Carolyn Rualo, Partner, Adam Leitman Bailey, P.C. in Board Operations

New York City

Maintenance arrears in a co-op can put a strain on the finances of the corporation. When a shareholder is in arrears, the board needs a strategic approach balancing the legal requirements of the situation with the specific circumstances of the defaulting shareholder. Familiarity with the proprietary lease terms is key, as is collaborating closely with legal counsel and prioritizing timely actions to uphold the financial integrity of the co-op. 

Management’s role. Management needs to be diligent in checking for timely payments from shareholders at the beginning of each month. Once a shareholder falls behind and is five days late on the maintenance payment, co-op management should get board approval to speak to counsel and determine what course of action to take. Depending on the proprietary lease, counsel can advise the board on whether to commence a non-payment proceeding to recover the maintenance — and evict if payment isn’t made — or a holdover proceeding, seeking payment and possession of the apartment. Some of the more aggressive boards will engage in both shareholder negotiations and legal proceedings. Other boards may prefer to communicate with the shareholder, give them some time, see what the circumstances are, and then make a determination on how the board wishes to recover the funds.

Conditional limitation provision. In some cases, the proprietary lease will provide for what’s called a conditional limitation provision, which spells out a timeframe within which the shareholder, once given written notice, may cure the default. If a shareholder fails to cure, then this provision will spell out the timeframe within which a notice of termination can be provided.
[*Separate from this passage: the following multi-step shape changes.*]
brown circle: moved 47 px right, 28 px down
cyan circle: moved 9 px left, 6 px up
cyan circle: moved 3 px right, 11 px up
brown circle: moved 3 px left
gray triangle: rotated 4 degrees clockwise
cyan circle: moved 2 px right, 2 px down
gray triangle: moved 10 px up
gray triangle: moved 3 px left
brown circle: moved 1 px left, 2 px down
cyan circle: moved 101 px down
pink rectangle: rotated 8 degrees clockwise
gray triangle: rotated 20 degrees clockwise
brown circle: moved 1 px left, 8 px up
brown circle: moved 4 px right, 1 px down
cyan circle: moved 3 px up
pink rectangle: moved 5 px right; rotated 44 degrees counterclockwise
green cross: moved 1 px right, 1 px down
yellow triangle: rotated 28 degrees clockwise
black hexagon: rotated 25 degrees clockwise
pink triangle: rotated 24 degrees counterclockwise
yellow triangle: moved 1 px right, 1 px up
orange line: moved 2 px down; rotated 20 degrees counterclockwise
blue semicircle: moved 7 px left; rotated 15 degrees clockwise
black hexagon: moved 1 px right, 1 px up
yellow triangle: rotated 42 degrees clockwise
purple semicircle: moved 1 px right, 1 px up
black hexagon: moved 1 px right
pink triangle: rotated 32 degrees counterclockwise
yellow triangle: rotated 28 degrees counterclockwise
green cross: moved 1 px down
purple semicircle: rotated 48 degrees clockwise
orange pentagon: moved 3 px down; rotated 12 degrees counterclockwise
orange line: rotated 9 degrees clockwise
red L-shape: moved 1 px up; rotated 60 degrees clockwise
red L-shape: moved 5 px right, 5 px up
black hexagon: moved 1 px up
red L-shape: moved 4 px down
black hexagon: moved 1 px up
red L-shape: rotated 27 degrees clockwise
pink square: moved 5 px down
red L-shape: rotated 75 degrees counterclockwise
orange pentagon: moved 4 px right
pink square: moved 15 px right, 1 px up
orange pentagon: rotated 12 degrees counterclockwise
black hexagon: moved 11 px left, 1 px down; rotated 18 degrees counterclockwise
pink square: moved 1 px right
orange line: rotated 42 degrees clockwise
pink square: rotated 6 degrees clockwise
If the proprietary lease is silent on the conditional limitation provision, the board can seek payment by commencing a non-payment proceeding. The procedural rules that govern this are spelled out in the real property and proceedings law. It starts with a five-day notice, followed by a 14-day payment demand, and then the corporation can begin the non-payment eviction case. These types of proceedings take a long time to litigate. You could be in a non-payment eviction proceeding for up to a year. As a result, the board needs to act promptly. 

Reaching a settlement. Many times these legal proceedings are resolved by a stipulation of settlement wherein the board would have a built-in remedy. Generally that remedy is eviction in the event that the shareholder does not make payments. The resolution that often makes most sense in a non-payment case is to enter into a payment plan where the shareholder can catch up. If the shareholder still doesn't pay, then at least the corporation has a built-in remedy to evict. Even so, the shareholder’s defense is important. If the case becomes contentious where, for example, there are allegations the co-op failed to make repairs, then the shareholder will argue that paying maintenance is not required because of the corporation's default in meeting its obligations. Often these cases are resolved by a settlement agreement well before summary judgment or a trial.

Legal fees. The proprietary lease will typically set forth a legal fee provision allowing the co-op to pursue the recovery of legal fees in the litigation. Co-ops can also recover legal fees when the shareholder tries to transfer the shares as a condition of closing on a future sale. Generally speaking, a prevailing party is entitled to the recovery of legal fees.